* Work to complete: Whenever a line carries the word "energii", pull it out of the entries.

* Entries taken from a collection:
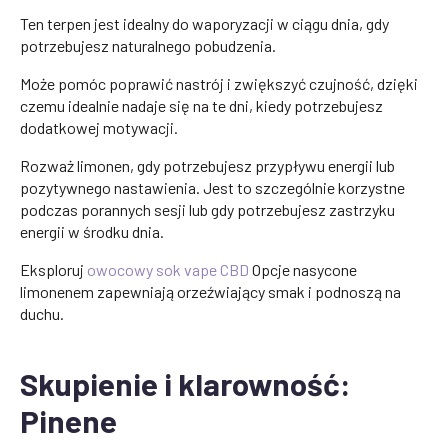
Ten terpen jest idealny do waporyzacji w ciągu dnia, gdy
potrzebujesz naturalnego pobudzenia.
Może pomóc poprawić nastrój i zwiększyć czujność, dzięki
czemu idealnie nadaje się na te dni, kiedy potrzebujesz
dodatkowej motywacji.
Rozważ limonen, gdy potrzebujesz przypływu energii lub
pozytywnego nastawienia. Jest to szczególnie korzystne
podczas porannych sesji lub gdy potrzebujesz zastrzyku
energii w środku dnia.
Eksploruj
owocowy sok vape CBD
Opcje nasycone
limonenem zapewniają orzeźwiający smak i podnoszą na
duchu.
Skupienie i klarowność:
Pinene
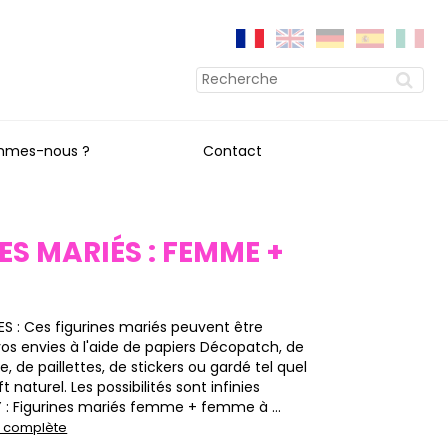
mmes-nous ?
Contact
ES MARIÉS : FEMME +
 : Ces figurines mariés peuvent être
os envies à l'aide de papiers Décopatch, de
e, de paillettes, de stickers ou gardé tel quel
 naturel. Les possibilités sont infinies
 : Figurines mariés femme + femme à ...
on complète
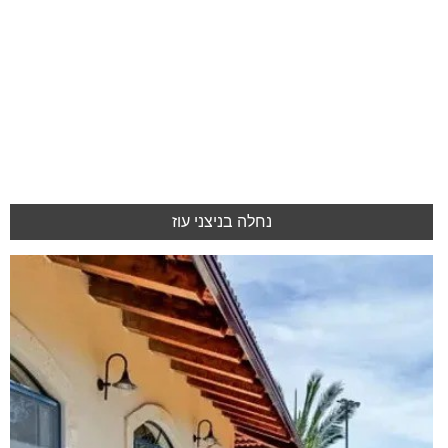
נחלה בניצני עוז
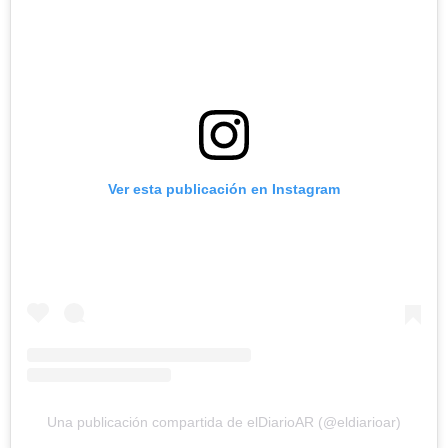
Ver esta publicación en Instagram
Una publicación compartida de elDiarioAR (@eldiarioar)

* Expected answer:
Rozważ limonen, gdy potrzebujesz przypływu energii lub
energii w środku dnia.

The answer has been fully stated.